Last updated: Tue 15 Dec 2020, 9:59 AM

A US-based cybersecurity firm has discovered that three new malware variants are targeting people in the UAE and other Middle East countries for an espionage campaign through Facebook, Dropbox, Google Docs and Simplenote.

The Boston-headquartered Cybereason said the vast majority of people targeted were Arabic speakers in the UAE and that this is the first time Molerats used these tactics of targeting through social media platforms.


Molerats is a politically-motivated threat group operating since 2012, targeting victims primarily in the Middle East, Europe and the US.

The campaign leverages phishing documents that include various themes related to current Middle Eastern events, including Israeli-US relations, Hamas elections, news about Palestinian politicians and other regional events including US Secretary of State Mike Pompeo, Israeli Prime Minister Benjamin Netanyahu and Gulf royals.

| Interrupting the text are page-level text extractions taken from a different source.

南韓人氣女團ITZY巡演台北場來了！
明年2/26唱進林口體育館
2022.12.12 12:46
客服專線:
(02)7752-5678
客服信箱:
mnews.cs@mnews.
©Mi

“The operation was primarily observed targeting the Palestinian Territories, UAE, Egypt as well as Turkey. Given the nature of the phishing content, we assess that the campaign operators seek to target high-ranking political figures and government officials in the Middle East,” the US cybersecurity firm said.

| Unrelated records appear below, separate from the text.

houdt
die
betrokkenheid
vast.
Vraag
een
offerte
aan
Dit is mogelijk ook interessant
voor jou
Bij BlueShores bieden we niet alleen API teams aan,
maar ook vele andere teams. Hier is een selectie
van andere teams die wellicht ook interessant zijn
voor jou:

“While it’s no surprise to see threat actors take advantage of politically charged events to fuel their phishing campaigns, it is concerning to see an increase in social media platforms being used for issuing command and control instructions and other legitimate cloud services being used for data exfiltration activities,” said Lior Div, Cybereason co-founder and CEO.

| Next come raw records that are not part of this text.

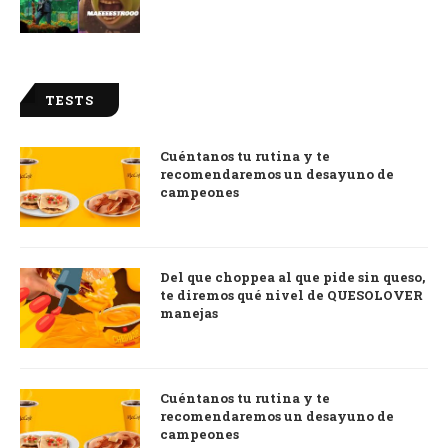
TESTS
Cuéntanos tu rutina y te
recomendaremos un desayuno de
campeones
Del que choppea al que pide sin queso,
te diremos qué nivel de QUESOLOVER
manejas
Cuéntanos tu rutina y te
recomendaremos un desayuno de
campeones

“This puts the onus even more on the defenders to be hyper-vigilant with regard to potentially malicious network traffic connecting to legitimate services, and it underscores the need to adopt an operation-centric approach to expose these subtler indicators of behaviour,” he said.

“Uncontextualised alerts won’t uncover a stealthy attack like this; that’s why Cybereason enables security teams to be operation-centric instead of alert-centric, so they can quickly make correlations across seemingly unrelated events on the network and beyond,” Div concluded.